En efecto, Menéndez Pidal hablaba del dialecto leonés, pero eso no quiere decir que tú puedas extrapolar los datos de León/Zamora/Salamanca a Asturias. De hecho, los estudios de Pidal, que sentaron la base para la investigación del asturleonés, muestran cómo hay una pérdida progresiva del dialecto a medida que uno se dirige al sur y al este. Es decir, que ya cuando Pidal hizo sus estudios distinguía un estado diferente del idioma en función de la zona, cosa que tú pareces no querer aceptar. En cuanto a la indefinición del nombre, es lógico que esto se dé, ya que el nombre, igual que el uso de lengua frente a dialecto por ejemplo, tiene sus connotaciones. No obstante, esto no minimiza, en mi opinión, el valor del idioma; también podemos hablar de castellano o español, y no por eso es una lengua insignificante.
Tu actitud hacia el asturleonés se ve claramente en el post 64, de donde se deduce que hablarlo es "dar saltos evolutivos culturales hacia el medievo". Yo prefiero ser prudente, y no voy a hablar de la "llengua murciana", un tema del que no tengo ni idea.

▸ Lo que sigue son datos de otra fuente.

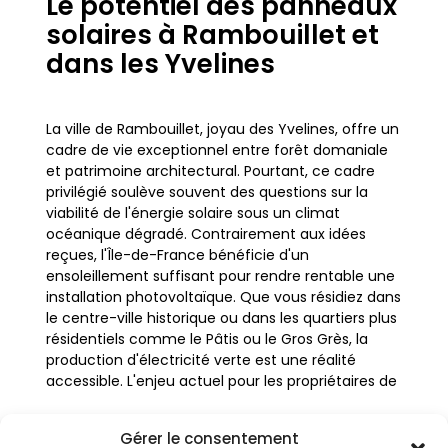
Le potentiel des panneaux
solaires à Rambouillet et
dans les Yvelines
La ville de Rambouillet, joyau des Yvelines, offre un
cadre de vie exceptionnel entre forêt domaniale
et patrimoine architectural. Pourtant, ce cadre
privilégié soulève souvent des questions sur la
viabilité de l'énergie solaire sous un climat
océanique dégradé. Contrairement aux idées
reçues, l'Île-de-France bénéficie d'un
ensoleillement suffisant pour rendre rentable une
installation photovoltaïque. Que vous résidiez dans
le centre-ville historique ou dans les quartiers plus
résidentiels comme le Pâtis ou le Gros Grès, la
production d'électricité verte est une réalité
accessible. L'enjeu actuel pour les propriétaires de
villas et de pavillons est de transformer cette
ressource naturelle en économies concrètes sur
Gérer le consentement
la facture énergétique.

Pero, ¿podrías decirme que tiene de salto evolutivo cultural hacia el medievo el fragmento que has puesto?  Deduzco en tu escrito que el asturleonés no merece oficializarse por los parecidos con el castellano (corrígeme si me equivoco). Poniendo tu mismo ejemplo, el de "Naciones Unías" (en el asturiano central y en el normativizado es "Naciones Uníes"), hagamos un repaso por otras lenguas: francés: "Nations Unies", inglés: "United Nations", italiano: "Nazioni Unite", catalán: "Nacions Unides", gallego: "Nacións Unidas", portugués: "Nações Unidas". En fin, creo que esto demuestra que un idioma no se mide por lo que podamos entender a veces ¿no? Porque si realmente fuera así, tendríamos mucha suerte y tal vez esta página sería innecesaria


----------



## hekate

Mishar:

Bueno, sí que tengo acento (según me dicen, no es muy pronunciado) y lo más seguro es que las personas no se dirigen a mí en bable. Aún así, yo no soy una persona muy habladora y creo que muchas veces me he dedicado a escuchar como los asturianos hablan entre ellos , sea en el campo o la ciudad.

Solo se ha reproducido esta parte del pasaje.